We describe an emergency department (ED)-based, Latino patient focused, unblinded, randomized controlled trial to empirically test if automated bilingual computerized alcohol screening and brief intervention (AB-CASI), a digital health tool, is superior to standard care (SC) on measures of alcohol consumption, alcohol-related negative behaviors and consequences, and 30-day treatment engagement. The trial design addresses the full spectrum of unhealthy drinking from high-risk drinking to severe alcohol use disorder (AUD). In an effort to surmount known ED-based alcohol screening, brief intervention, and referral to treatment process barriers, while addressing racial/ethnic alcohol-related health disparities among Latino groups, this trial will purposively use a digital health tool and seek enrollment of English and/or Spanish speaking self-identified adult Latino ED patients. Participants will be randomized (1:1) to AB-CASI or SC, stratified by AUD severity and preferred language (English vs. Spanish). The primary outcome will be the number of binge drinking days assessed using the 28-day timeline followback method at 12 months post-randomization. Secondary outcomes will include mean number of drinks/week and number of episodes of driving impaired, riding with an impaired driver, injuries, arrests, and tardiness and days absent from work/school. A sample size of 820 is necessary to provide 80% power to detect a 1.14 difference between AB-CASI and SC in the primary outcome. Showing efficacy of this promising bilingual ED-based brief intervention tool in Latino patients has the potential to widely and efficiently expand prevention efforts and facilitate meaningful contact with specialized treatment services.
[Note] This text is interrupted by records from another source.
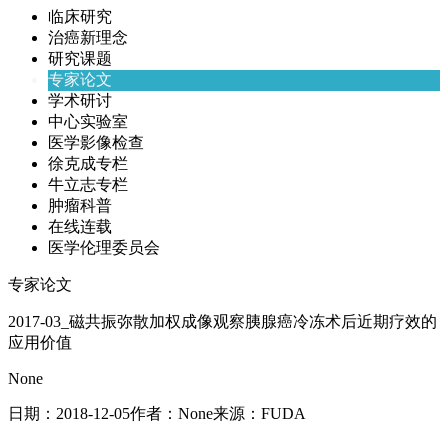
临床研究
治癌新理念
研究课题
专家论文
学术研讨
中心实验室
医学影像检查
徐克成专栏
牛立志专栏
肿瘤科普
在线连载
医学伦理委员会
专家论文
2017-03_磁共振弥散加权成像观察胰腺癌冷冻术后近期疗效的
应用价值
None
日期：
2018-12-05
作者：
None
来源：
FUDA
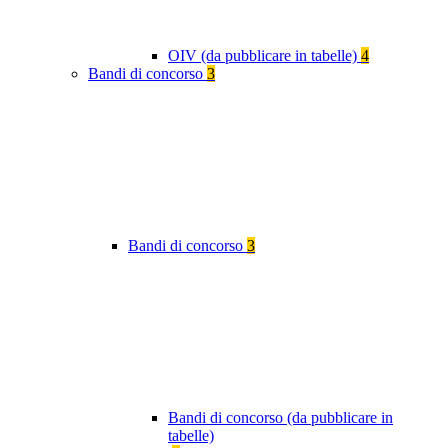
OIV (da pubblicare in tabelle)
4
Bandi di concorso
3
Bandi di concorso
3
Bandi di concorso (da pubblicare in
tabelle)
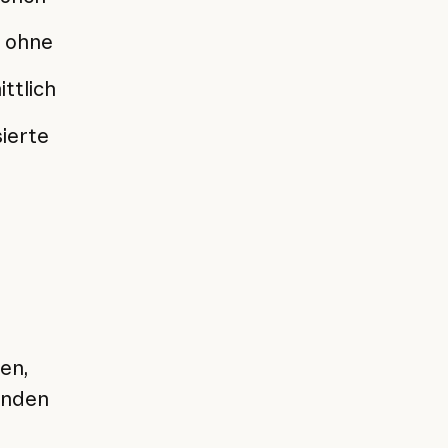
n ohne
ttlich
ierte
en,
unden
我们描述了一项基于急诊科(ED)、以拉丁裔患者为重点、非盲法、随机对照试验,以实证检验数字健康工具——自动化双语计算机化酒精筛查与简短干预(AB-CASI)在酒精消费、与酒精相关的负面行为及后果,以及30天治疗参与度等指标上是否优于标准护理(SC)。该试验设计涵盖了从高危饮酒到严重酒精使用障碍(AUD)的全谱不健康饮酒情况。为了克服已知的基于急诊科的酒精筛查、简短干预及转介治疗过程中的障碍,同时解决拉丁裔群体中与种族/族裔相关的酒精健康差异问题,本试验将特意使用一种数字健康工具,并寻求招募自我认定的讲英语和/或西班牙语的成年拉丁裔急诊科患者。参与者将按AUD严重程度和首选语言(英语与西班牙语)分层,随机(1:1)分配至AB-CASI或SC组。主要结局将是随机分组后12个月使用28天时间线追溯法评估的暴饮天数。次要结局将包括每周饮酒的平均杯数以及驾驶能力受损、乘坐酒驾司机车辆、受伤、被捕以及工作/学校迟到和缺勤的次数。需要820名样本量才能提供80%的检验效能,以检测AB-CASI和SC在主要结局上的1.14差异。证明这种有前景的基于急诊科的双语简短干预工具在拉丁裔患者中的疗效,有可能广泛而有效地扩大预防工作,并促进与专业治疗服务的有意义接触。